65 MOM6 Forecasts
Description: Seasonal and decadal bottom temperature predictions for the Northeast US shelf.
Indicator family:
Contributor(s): Andrew Ross
Affiliations: OAR/GFDL
65.1 Introduction to Indicator
This indicator consists of predictions of bottom temperature from a high-resolution regional ocean model, MOM6-NWA12, that is regularly run at NOAA GFDL to produce seasonal (next year) and decadal (next ten years) forecasts for the Northwest Atlantic Ocean. Both predictions are created by forcing the regional ocean model with boundary conditions from GFDL’s Seamless System for Prediction and EArth System Research (SPEAR), a global model. This “downscaling” of SPEAR with MOM6-NWA12 results in high-resolution forecasts that resolve many of the important details of the Northeast US region. 10 ensemble members are downscaled for each forecast to produce better predictions and an estimate of uncertainty.
The seasonal prediction maps show whether bottom temperature is most likely to be cooler than average, near average, or warmer than average, or if no category is particularly likely. These averages are based on historical bottom temperatures during 1994–2023. The categories are defined as terciles of the historical conditions: cooler than average conditions are in the lowest 1/3 of historical values, near average are in the middle 1/3, and above average are in the highest 1/3. Each model grid point is plotted with a matching color if the probability of bottom temperature being in one of these categories is 50% or more. If no category has a probability of at least 50%, the grid point is shaded gray for uncertain. The probabilities are determined using extended logistic regression, which uses historical forecasts and observations to calibrate the forecasts.

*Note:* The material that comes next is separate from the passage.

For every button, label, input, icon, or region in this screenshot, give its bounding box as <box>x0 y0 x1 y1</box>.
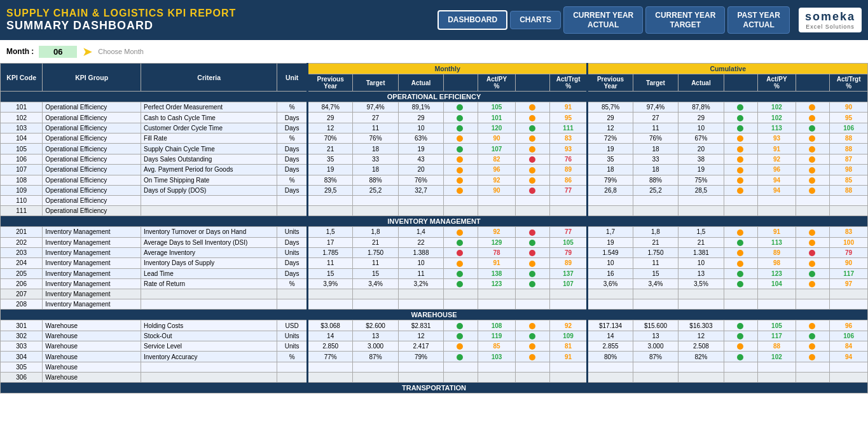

The decadal prediction plot shows annual bottom temperature anomalies averaged over the Northeast US shelf region. The anomalies are calculated from historical forecasts for years 1993–2022. The ensemble mean prediction is plotted as a line, and uncertainty is indicated by shading ±1 ensemble standard deviation. In addition to the most recent forecast, historical forecasts from previous years are shown to help visualize the forecast accuracy.
65.2 Key Results and Visualizations
The seasonal forecast from January 2026 predicts that cooler than average bottom temperatures will persist across much of the deeper Northeast US shelf, with near average conditions in some shallower regions. There is not a strong signal in the forecast for summer, but warmer than normal conditions are predicted to emerge in most shallow regions in the fall.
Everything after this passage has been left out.